By Malakhi Beyah, 2025

Published 12/30/2023

“Rizz” joins the extensive list of catchy, yet probably short-lived, Internet slang. Photo courtesy of Creative Enabler.

On December 4, 2023, Oxford announced that “rizz” had claimed the title of Word of the Year, outcompeting “Swiftie”, “prompt”, and “situationship.” This announcement did not come as a surprise to most people; “rizz” has been dominating conversations, texts, and social media reels for quite some time. It has become well-established as a popular punchline, a playful term to boost self-confidence, and something of a standard among younger generations. However, it is all too common to “rizz people up” and compliment “W rizz” without having a complete understanding of the word, bringing the legitimacy of its newfound popularity into question.

The roots of rizz can be traced back to 2021 in the streets of New York City. Social media influencer Kai Cenat would joke with his close friends about having “rizz," short for “charisma”. Cenat defined “rizz” as the ability to have someone disinterested (or even disgusted) with you ultimately fall in love with you.
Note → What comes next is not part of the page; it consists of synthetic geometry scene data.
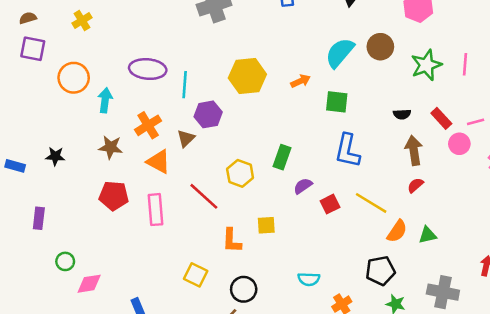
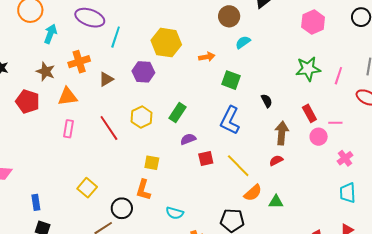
brown circle: (380, 47) -> (229, 16), moved
cyan semicircle: (340, 53) -> (243, 42), size x0.6
purple hexagon: (208, 114) -> (143, 72), moved
black semicircle: (402, 114) -> (267, 101), moved, turned -128
orange triangle: (159, 162) -> (68, 96), moved, turned -50
red pentagon: (114, 196) -> (28, 101), moved
pink rectangle: (155, 210) -> (68, 129), size x0.7
orange L-shape: (232, 241) -> (143, 190), moved

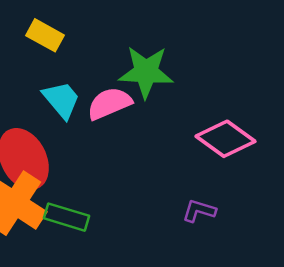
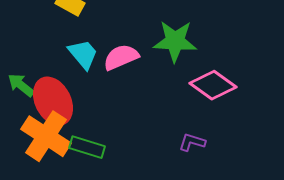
green star: (146, 72) -> (175, 41), moved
Eventually, Cenat began using the term in his Twitch streams to poke fun at himself and others. While his followers initially did not approve of the strange new word, “rizz” did not take long to take the rest of the Internet by storm. The term’s end as a niche word was cemented when Tom Holland famously claimed in a Buzzfeed interview to have “no rizz whatsoever.”

However, as Cenat later stated on the No Jumper podcast, by the time “rizz” had expanded past Twitch and into TikTok, “[People] butchered that word. They killed it.” Aside from putting various goofy spins on the word (such as “the master rizzler,” “a PhD in rizz-onomics,” and “L rizz”), Cenat claimed that people had strayed from his original definition of the term. He intended for it to describe underdogs who have to put effort into finding love, but social media has besmirched the word into describing the complete opposite: people who put little effort into finding love and have great success at it regardless. In other words, “rizz” went from meaning “innocent charisma” to “natural game.” 

It is unlikely that people will go back to using “rizz” the way it was originally meant to be used. It might not matter, anyway; “rizzing people up” could die down as a trend pretty quickly. Even though some popular Internet terms are used enough to become part of common speech, many just fade into obscurity after their brief period of popularity. “Locavore”, “hypermiling”, “post-truth”, and “youthquake”, all of which were former Oxford Words of the Year, serve as relics of once-popular Internet terms that did not stay relevant forever. “Rizz” is likely to meet the same fate in the near future. Nevertheless, regardless of what the future holds, the present continues to have no shortage of “rizzlers.”